Tuesday, April 25, 2017

How To Get On The Property Ladder

your property
You’ve been browsing the ‘For Sale’ adverts with longing. You’ve fantasized about cooking in a spacious kitchen instead of bumping elbows because the stove is too close to the sink. You want a new house. Buying your first house is a big milestone; it’s exciting, but also terrifying. So many things can go wrong and you’ll be left worse off than before if it all falls through.

Don’t worry; here are a few bits of advice that all first-time buyers need before they begin the climb on the property ladder.

Save your money

Owning a house is vastly more expensive than renting. You have to consider the property tax in the area, home insurance, and the fact that you will be responsible for the repairs if anything breaks.

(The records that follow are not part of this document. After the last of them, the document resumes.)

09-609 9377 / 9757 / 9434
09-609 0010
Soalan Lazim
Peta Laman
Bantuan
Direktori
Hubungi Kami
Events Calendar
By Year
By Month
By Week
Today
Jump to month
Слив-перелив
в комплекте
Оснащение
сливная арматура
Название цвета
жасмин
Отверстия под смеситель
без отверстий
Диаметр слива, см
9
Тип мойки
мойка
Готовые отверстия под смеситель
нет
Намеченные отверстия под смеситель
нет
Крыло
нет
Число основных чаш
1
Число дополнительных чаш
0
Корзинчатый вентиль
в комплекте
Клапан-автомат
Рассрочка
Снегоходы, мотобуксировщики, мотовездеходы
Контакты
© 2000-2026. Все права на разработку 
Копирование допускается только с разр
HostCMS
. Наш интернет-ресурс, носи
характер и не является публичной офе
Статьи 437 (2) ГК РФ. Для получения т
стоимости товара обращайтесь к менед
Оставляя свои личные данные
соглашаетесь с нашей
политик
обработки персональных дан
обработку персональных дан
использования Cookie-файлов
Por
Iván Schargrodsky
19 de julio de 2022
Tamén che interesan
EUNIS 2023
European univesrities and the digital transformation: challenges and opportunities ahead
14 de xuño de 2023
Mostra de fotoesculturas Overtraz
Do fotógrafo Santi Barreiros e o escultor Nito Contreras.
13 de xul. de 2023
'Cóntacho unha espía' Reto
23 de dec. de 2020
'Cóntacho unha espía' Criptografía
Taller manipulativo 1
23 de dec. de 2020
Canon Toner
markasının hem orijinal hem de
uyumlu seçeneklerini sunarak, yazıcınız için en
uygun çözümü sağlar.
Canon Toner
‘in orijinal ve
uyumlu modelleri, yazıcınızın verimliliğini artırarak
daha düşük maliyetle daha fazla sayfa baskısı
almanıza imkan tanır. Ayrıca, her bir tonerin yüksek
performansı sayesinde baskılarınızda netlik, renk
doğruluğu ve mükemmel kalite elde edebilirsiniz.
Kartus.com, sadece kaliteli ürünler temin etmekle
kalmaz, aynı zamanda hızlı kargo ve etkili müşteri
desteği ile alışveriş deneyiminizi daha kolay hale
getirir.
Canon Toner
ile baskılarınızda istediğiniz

Before you even get the house, it’s also recommended that you save at least 20 percent of a down payment, but some mortgage lenders might pre-approve you with less. Your state may also have its own programs for first-time homebuyers. Whatever situation you find yourself, it’s still a good idea to save as much money as you can. After all, it won’t hurt to have a nest egg after you move in.

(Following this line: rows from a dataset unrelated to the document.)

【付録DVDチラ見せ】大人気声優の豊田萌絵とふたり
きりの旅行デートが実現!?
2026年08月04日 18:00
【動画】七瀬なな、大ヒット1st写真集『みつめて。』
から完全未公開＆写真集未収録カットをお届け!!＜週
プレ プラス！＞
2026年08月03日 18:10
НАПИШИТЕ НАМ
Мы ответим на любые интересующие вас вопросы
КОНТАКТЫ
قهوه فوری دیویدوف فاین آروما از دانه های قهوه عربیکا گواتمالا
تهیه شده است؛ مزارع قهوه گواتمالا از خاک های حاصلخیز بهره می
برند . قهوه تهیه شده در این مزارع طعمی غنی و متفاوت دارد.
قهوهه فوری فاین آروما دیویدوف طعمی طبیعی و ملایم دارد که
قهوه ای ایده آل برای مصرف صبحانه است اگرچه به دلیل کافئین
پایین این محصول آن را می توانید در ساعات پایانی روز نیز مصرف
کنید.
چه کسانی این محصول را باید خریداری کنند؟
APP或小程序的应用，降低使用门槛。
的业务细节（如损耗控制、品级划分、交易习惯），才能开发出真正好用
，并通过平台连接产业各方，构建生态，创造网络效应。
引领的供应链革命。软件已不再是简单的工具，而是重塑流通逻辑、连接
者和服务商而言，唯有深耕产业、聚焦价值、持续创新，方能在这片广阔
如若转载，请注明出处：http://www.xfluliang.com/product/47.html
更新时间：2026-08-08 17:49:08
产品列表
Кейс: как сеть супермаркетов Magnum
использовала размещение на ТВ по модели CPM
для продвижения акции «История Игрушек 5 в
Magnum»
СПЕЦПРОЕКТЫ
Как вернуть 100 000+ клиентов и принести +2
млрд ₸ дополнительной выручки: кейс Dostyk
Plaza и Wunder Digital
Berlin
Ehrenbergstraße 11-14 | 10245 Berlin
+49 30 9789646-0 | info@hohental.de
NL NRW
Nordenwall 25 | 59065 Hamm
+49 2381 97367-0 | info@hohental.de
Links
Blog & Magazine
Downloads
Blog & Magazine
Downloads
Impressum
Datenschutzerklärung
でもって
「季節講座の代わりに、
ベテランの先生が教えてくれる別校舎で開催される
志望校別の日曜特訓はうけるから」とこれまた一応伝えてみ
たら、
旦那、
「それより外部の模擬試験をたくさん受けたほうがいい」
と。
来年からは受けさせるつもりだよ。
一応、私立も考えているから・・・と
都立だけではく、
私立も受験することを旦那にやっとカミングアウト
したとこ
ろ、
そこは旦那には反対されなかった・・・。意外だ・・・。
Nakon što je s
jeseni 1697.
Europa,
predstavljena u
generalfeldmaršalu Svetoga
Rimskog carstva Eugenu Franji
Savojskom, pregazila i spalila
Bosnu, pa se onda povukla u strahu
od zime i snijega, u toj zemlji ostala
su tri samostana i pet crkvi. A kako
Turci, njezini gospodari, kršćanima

Get a pre-approved mortgage

The paperwork at a real estate agency will go much quicker if you have a mortgage pre-approved. A reputable mortgage lender will factor in your income, your debts, and how long you’ve been at your current job to calculate your best deal. You don’t need a 20 percent down payment to get a good deal. The 43% debt-to-income ratio rule is generally used by the federal housing administration (FHA) as a guideline for approving mortgages. Although it can often change depending on market conditions, this ratio is the best way to determine if the borrower can repay the mortgage.

Look around

Even if you have your eye on a listing you saw in a condos for sale advert, it will be good to shop around. Prices can go up or down depending on whether there’s a good school nearby, how close you are to the city centre, or even what time of year you try to buy. 

Making an offer

Even if the owner wants to sell quickly, don’t be pressured into making a bigger offer than you can afford. - after all, you’ll be the one suffering when you can’t make ends meet. If you reach an agreement, you'll make a good-faith deposit and the process then transitions into escrow, which is a short period of time (often about 30 days) where the seller takes the house off the market with the contractual expectation that you will buy the house - provided you don't find any serious problems with it when you inspect it.

Get an inspection

Never buy a house without getting an inspection. Although most new homeowners are open to getting a fixer upper for a lower price, there are some things no amount of money can repair.